I order my memory to summon up all the data it has on the subject and I ask my frontal lobe to process that data and to reach a conclusion. In theory…
In the real world, my amygdala – the piece of the brain where emotions are processed – already has an opinion about everything which crosses my mind. The more familiar the thing, the stronger the opinion. The more often my mind – meaning I, had expressed itself regarding a subject, and the more recently, the stronger the opinion my amygdala already has about the matter.
If the matter is considered for the first time, and has no connection with anything else I had already ‘conclusioned’ about, only then my amygdala might keep its opinion for itself. The key word here being ‘might’…

Since this is nothing more than a blog post, I’m not going to prove my opinion. To discuss the importance of the fight-flight mechanism and to mention that this mechanism had done more – evolutionary wise, than reason for our survival. For us having the opportunity to develop this vaunted capacity for reason…
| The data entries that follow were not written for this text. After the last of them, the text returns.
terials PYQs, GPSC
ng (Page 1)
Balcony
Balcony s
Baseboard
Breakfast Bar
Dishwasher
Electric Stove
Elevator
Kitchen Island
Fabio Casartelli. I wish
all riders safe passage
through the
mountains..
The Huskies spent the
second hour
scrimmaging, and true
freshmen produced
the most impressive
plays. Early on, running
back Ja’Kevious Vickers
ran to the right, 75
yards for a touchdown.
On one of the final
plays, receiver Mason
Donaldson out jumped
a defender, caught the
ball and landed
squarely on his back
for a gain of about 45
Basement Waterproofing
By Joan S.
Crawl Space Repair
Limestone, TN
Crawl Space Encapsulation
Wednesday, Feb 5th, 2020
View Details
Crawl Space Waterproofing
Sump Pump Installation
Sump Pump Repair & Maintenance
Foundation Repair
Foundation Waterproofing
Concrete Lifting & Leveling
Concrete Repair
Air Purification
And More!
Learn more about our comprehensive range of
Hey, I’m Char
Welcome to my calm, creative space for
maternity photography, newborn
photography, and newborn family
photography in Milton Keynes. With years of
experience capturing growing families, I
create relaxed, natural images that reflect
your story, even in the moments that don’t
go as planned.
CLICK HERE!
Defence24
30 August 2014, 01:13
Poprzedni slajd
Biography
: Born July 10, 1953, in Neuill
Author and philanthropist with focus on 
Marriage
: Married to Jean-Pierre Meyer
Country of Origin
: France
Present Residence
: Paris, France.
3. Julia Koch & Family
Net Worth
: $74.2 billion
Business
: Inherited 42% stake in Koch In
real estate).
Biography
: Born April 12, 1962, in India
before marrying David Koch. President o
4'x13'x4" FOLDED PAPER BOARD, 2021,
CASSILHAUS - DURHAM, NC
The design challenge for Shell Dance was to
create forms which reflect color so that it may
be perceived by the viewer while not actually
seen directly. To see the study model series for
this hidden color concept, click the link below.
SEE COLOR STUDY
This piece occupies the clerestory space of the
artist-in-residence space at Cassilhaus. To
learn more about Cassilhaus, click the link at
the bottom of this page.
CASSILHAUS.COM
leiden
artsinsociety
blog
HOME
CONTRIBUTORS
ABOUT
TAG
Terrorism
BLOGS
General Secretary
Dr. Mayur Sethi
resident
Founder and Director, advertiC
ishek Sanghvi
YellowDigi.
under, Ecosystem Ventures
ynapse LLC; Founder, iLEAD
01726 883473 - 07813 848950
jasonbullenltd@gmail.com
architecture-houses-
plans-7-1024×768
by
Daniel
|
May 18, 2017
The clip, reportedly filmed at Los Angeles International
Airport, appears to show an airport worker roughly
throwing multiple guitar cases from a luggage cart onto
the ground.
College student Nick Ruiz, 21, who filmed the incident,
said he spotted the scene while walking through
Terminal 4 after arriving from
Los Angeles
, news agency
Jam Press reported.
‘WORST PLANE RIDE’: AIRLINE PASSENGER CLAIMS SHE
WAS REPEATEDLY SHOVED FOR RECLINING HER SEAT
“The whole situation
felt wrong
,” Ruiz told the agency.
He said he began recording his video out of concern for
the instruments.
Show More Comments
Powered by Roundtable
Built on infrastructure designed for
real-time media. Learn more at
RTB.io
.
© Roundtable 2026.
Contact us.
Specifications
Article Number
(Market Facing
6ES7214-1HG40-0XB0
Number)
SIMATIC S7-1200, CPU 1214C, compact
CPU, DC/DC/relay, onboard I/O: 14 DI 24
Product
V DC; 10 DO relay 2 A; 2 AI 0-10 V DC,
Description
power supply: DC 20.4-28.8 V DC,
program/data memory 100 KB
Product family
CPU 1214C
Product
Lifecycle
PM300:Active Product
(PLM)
I’ll just end it abruptly.
Mentioning that our individual consciousnesses use reason as a tool. To arrange facts in such a manner as to confirm the already reached conclusionary opinions put forward by our amydalae. “To win arguments”, if you will, including when debating with ourselves.
Only when the facts – the harsh reality, contradict in a flagrant manner the already held convictions we might change our minds.
The more immediate the danger we put ourselves into by sticking to our convictions, the more likely we are to cave in to the facts.

To the facts as we perceive them… Which is yet another story!